Key to the development of exosomes is also a better understanding of their molecular composition in order to overcome the problems correlated to their high heterogeneity. Future technical advances may lead to significant progress in the identification of a complete proteome and lipidome profile to distinguish each exosome subtype. Additionally, a few studies have reported information about the clearance and biodistribution toxicity profiles of exosomes, and they seem to be quite controversial.

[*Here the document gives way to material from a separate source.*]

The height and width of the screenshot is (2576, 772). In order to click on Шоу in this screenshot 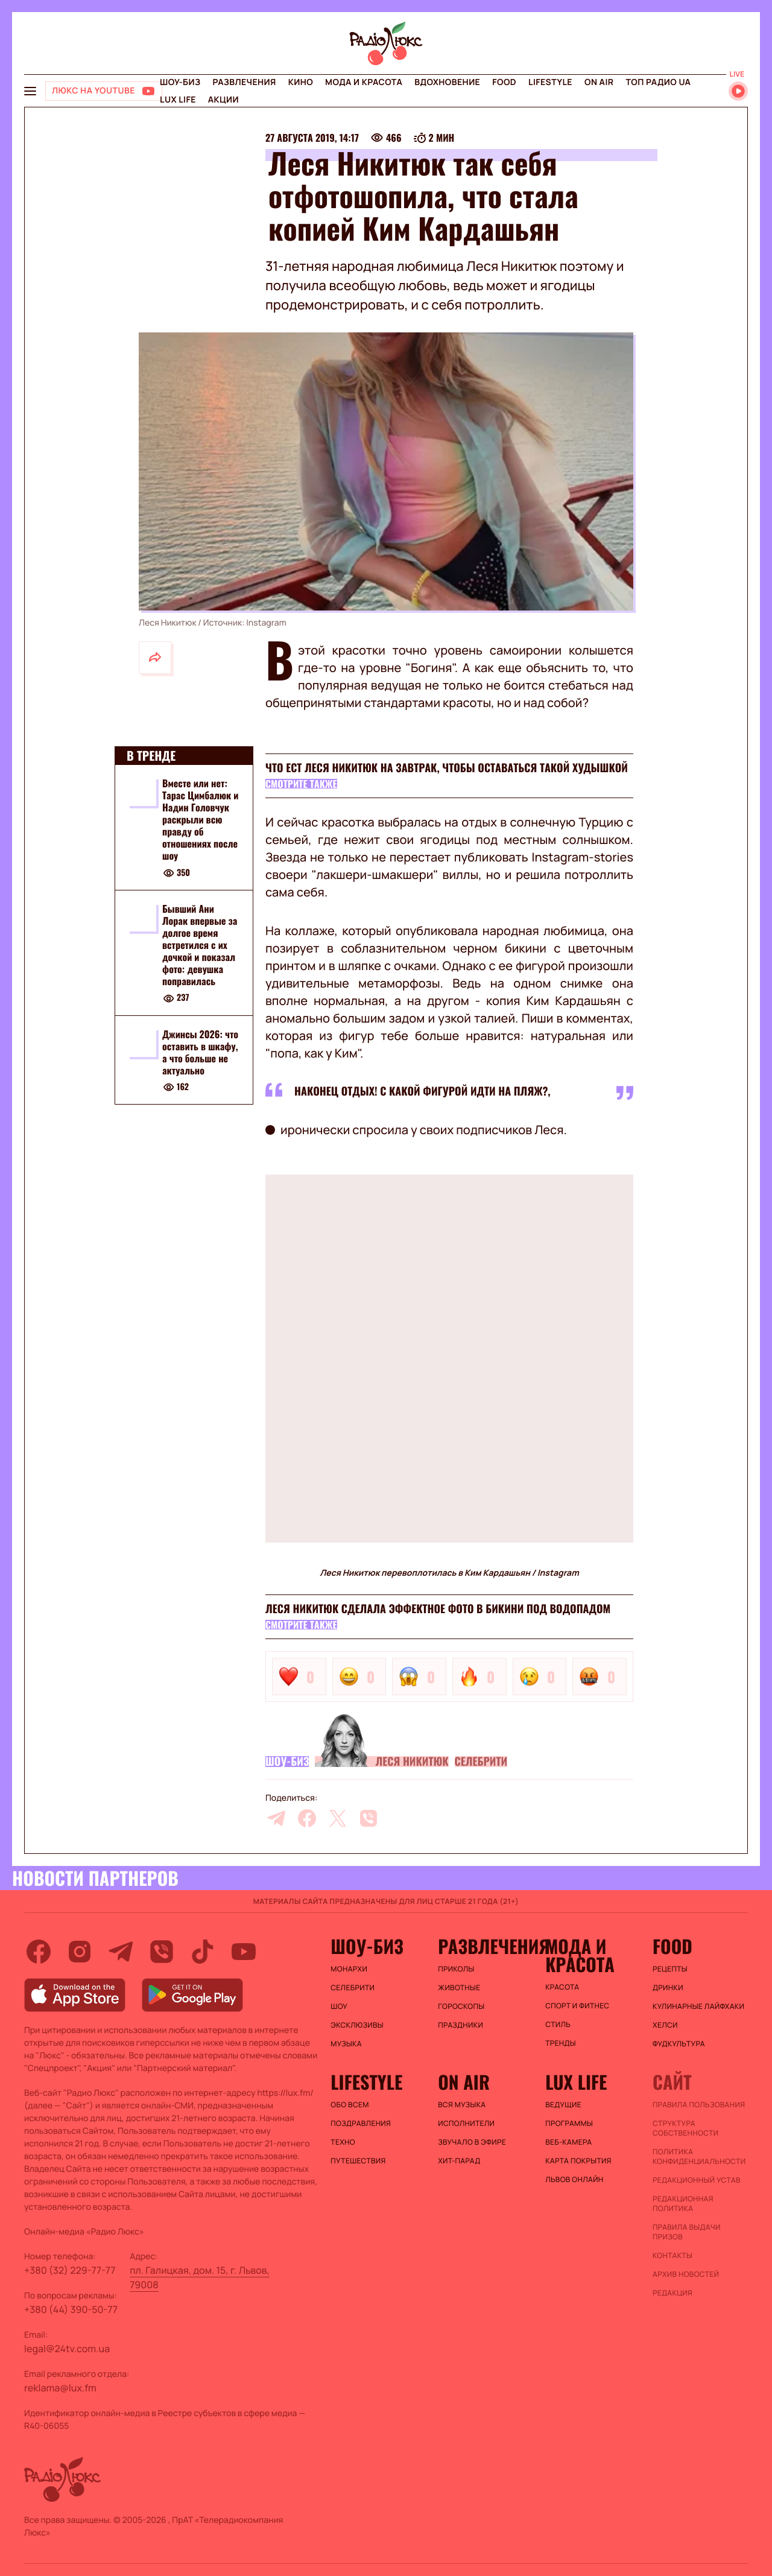 , I will do `click(339, 2006)`.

The elevated levels of signal transduction, migration, adhesion, and antigen proteins incorporated into the lipid membrane of exosomes, compared with proteins of various other biological functions, suggest that exosomes may be important for cellular communication both locally between neighboring cells and to distant cellular targets with a high stability and specificity to a targeted tissue. Conversely, some evidence about rapid clearance and uptake by the reticuloendothelial system of unmodified exosomes suggests that their primary function is not likely to be communicating with distant cellular targets but possibly exchanging information with neighboring cells and cells of the immune system, limiting their accumulation, especially in brain tumor tissue. In conclusion, the use of exosomes for the treatment of brain tumors is far from clinical reality. Can the exosomes secreted by tumor cells be utilized for the detection of tumor progression?

May exosomes switch their contents and role from a physiological to a pathological one during cancer progression? Are they able to modify the surrounding microenvironment?

Once administrated, how far exosomes can travel in the body, and how long they can maintain stability?

Substantial investigations about their uptake and key mechanisms in their biological environment, pharmacokinetics, pharmacodynamics, and toxicity profiles should be conducted to obtain a reliable and stable delivery system and prevent potential side effects.